Still, with the exception of the comedian Wanda Sykes, mainstream Democrats and liberal commentators have largely refrained from equating dissent with treason in the way that Republicans did under President Bush. That's why I was disturbed to see this Newsbusters post showing Walsh smearing Republican criticism of President Obama as "un-American" and "traitorous," on MSNBC's Hardball last week:
WALSH: The climate right now is that Republicans use everything they can to undermine and delegitimize this president. And it's actually un-American. It`s traitorous, in my opinion. Do you want to give aid and comfort to our enemies? Continue to treat this president like he wasn`t elected and he doesn`t know what he's doing! He knows what he did. He knows what he`s doing. I`m proud of him. I believe that he has the stalwart, resolute nature to get this done. In my opinion, sometimes he goes too far, but to talk about him like he`s some socialist out to lunch...
There's no excuse for this kind of language. Walsh may not approve of the way that Republicans are opposing President Obama, but we live in a democracy.

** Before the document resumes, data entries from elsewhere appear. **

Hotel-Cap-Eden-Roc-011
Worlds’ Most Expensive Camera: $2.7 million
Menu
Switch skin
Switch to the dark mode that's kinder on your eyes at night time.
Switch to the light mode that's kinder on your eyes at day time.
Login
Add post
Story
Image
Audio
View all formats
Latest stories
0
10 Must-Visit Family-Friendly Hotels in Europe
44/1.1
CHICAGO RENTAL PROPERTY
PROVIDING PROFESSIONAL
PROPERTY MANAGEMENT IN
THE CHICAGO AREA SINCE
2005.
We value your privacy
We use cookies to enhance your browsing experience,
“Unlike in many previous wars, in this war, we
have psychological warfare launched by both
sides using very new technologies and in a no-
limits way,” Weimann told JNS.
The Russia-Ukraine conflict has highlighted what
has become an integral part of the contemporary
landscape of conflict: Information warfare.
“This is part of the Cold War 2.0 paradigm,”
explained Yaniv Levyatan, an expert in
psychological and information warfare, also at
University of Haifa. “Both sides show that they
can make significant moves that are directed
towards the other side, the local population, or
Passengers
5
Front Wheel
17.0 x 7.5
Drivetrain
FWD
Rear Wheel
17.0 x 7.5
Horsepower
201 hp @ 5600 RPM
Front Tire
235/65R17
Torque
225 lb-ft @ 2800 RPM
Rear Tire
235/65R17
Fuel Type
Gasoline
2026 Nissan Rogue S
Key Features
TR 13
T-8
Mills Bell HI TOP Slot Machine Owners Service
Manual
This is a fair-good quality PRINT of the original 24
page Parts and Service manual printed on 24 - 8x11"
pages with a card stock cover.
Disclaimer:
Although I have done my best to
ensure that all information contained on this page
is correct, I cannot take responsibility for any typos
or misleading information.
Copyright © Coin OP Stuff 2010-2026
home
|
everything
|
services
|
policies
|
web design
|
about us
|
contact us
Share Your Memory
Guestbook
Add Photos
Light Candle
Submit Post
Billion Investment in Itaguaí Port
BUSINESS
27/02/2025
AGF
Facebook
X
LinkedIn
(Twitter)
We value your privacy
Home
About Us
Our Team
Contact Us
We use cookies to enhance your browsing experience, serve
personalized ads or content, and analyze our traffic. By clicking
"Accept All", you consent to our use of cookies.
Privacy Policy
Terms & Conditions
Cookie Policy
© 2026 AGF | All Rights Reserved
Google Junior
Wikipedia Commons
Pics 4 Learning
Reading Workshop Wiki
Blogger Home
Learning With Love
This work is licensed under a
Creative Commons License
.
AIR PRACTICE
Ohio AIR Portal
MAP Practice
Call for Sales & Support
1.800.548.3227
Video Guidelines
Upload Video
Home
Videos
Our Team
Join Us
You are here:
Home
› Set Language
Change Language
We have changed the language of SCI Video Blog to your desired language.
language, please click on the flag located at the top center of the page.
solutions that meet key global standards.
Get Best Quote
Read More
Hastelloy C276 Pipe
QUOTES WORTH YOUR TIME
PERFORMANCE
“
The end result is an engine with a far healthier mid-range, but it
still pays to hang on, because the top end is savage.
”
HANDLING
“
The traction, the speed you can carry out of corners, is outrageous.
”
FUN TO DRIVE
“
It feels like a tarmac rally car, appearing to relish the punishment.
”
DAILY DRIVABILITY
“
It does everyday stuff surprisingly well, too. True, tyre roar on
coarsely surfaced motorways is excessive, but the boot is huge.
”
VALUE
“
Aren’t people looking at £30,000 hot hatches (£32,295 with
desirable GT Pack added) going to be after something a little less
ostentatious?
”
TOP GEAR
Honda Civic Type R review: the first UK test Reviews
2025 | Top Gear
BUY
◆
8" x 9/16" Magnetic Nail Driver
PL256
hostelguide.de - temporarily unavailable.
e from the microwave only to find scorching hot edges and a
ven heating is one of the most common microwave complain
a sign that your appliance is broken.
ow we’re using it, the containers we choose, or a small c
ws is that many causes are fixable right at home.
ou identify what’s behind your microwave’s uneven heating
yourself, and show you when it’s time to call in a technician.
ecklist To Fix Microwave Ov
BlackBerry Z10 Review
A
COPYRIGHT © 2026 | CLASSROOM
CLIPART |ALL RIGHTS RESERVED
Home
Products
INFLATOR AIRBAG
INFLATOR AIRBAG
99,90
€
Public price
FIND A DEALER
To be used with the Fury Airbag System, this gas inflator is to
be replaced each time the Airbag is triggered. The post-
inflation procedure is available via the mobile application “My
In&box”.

It's especially disturbing because her perspective on dissent (like the right's) has flipped 180 degrees -- here's what she said during an interview with Bill Maher back in February 2007:
I was feeling optimistic in November [2006] that maybe one thing we could say with certainty was that, in the war over patriotism, and over having the freedom to dissent while still being patriotic, our side maybe had won, and that the climate was freer. I'm wondering how you look at it. Have things gotten a lot better since October of 2001, or a little, or not at all?
And here's what she wrote in November 2006:
The president who lost the popular vote in 2000 nonetheless ruled as one of the most radical leaders in U.S. history. The president who got a chance to start over, with wide popular support, in the wake of 9/11 instead ruled as the bully-in-chief, presiding over a regime that made dissent synonymous with treason.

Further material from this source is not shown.